I have a clean installation of CUDA-10.1 on an Ubuntu 18.04 LTS, headless server. This is the output of nvidia-smi
:
+-----------------------------------------------------------------------------+
| NVIDIA-SMI 440.95.01 Driver Version: 440.95.01 CUDA Version: 10.2 |
|-------------------------------+----------------------+----------------------+
| GPU Name Persistence-M| Bus-Id Disp.A | Volatile Uncorr. ECC |
| Fan Temp Perf Pwr:Usage/Cap| Memory-Usage | GPU-Util Compute M. |
|===============================+======================+======================|
| 0 Tesla K40m Off | 00000000:82:00.0 Off | 0 |
| N/A 28C P0 61W / 235W | 0MiB / 11441MiB | 0% Default |
+-------------------------------+----------------------+----------------------+
| 1 Tesla K40m Off | 00000000:C2:00.0 Off | 0 |
| N/A 30C P0 63W / 235W | 0MiB / 11441MiB | 41% Default |
+-------------------------------+----------------------+----------------------+
+-----------------------------------------------------------------------------+
| Processes: GPU Memory |
| GPU PID Type Process name Usage |
|=============================================================================|
| No running processes found |
+-----------------------------------------------------------------------------+
I compile the following simple program:
#include <cuda_runtime.h>
int main(void)
{
cudaError_t err = cudaSuccess;
float *buf = NULL;
err = cudaMalloc((void **)&buf, 1000);
if (err != cudaSuccess) {
fprintf(stderr, "Failed to allocate device memory (error code %s)!\n", cudaGetErrorString(err));
return EXIT_FAILURE;
}
err = cudaFree(buf);
if (err != cudaSuccess) {
fprintf(stderr, "Failed to free device memory (error code %s)!\n", cudaGetErrorString(err));
return EXIT_FAILURE;
}
return EXIT_FAILURE;
}
Then I run it manually several times and it fails intermittently:
***@***:~/cuda$ ./test_cuda_malloc
***@***:~/cuda$ ./test_cuda_malloc Failed to allocate device memory (error code all CUDA-capable devices are busy or unavailable)!

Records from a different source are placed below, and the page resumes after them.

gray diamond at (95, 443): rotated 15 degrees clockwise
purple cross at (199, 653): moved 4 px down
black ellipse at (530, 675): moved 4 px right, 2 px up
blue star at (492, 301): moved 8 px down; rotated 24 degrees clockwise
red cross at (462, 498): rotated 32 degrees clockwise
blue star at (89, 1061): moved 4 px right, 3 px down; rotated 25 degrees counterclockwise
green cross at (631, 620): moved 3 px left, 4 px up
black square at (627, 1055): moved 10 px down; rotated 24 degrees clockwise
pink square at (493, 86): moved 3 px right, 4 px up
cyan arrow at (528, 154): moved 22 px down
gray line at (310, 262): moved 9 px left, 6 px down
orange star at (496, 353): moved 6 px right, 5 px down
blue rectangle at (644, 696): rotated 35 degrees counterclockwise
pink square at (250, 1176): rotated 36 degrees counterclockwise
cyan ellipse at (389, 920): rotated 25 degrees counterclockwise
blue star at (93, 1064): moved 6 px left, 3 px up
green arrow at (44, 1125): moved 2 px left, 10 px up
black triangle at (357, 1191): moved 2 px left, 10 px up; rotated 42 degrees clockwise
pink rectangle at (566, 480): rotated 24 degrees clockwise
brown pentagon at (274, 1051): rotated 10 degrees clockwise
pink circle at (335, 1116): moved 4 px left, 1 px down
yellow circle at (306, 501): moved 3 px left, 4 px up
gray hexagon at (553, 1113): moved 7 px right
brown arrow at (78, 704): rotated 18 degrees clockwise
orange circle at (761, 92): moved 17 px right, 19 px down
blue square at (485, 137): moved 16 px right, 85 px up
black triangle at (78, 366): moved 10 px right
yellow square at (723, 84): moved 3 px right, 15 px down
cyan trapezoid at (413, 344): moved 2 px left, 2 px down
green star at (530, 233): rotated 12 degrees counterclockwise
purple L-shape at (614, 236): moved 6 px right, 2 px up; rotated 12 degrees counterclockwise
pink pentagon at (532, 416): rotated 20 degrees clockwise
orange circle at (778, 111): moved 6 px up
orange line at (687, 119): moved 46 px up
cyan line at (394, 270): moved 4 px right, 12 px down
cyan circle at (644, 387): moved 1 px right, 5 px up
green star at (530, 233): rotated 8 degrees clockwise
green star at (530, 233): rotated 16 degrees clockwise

***@***:~/cuda$ ./test_cuda_malloc Failed to allocate device memory (error code all CUDA-capable devices are busy or unavailable)!
***@***:~/cuda$ ./test_cuda_malloc Failed to allocate device memory (error code all CUDA-capable devices are busy or unavailable)!
***@***:~/cuda$ ./test_cuda_malloc
***@***:~/cuda$ ./test_cuda_malloc Failed to allocate device memory (error code all CUDA-capable devices are busy or unavailable)!
***@***:~/cuda$
I checked a lot of output of nvidia-smi
, /var/log/kern
, and /var/log/syslog
and there is nothing to help me track down the problem. Disabling one of the cards didn’t help. The host is not used during these experiments and there is nothing that uses the NVidias.
What are steps to troubleshoot this intermittent failure?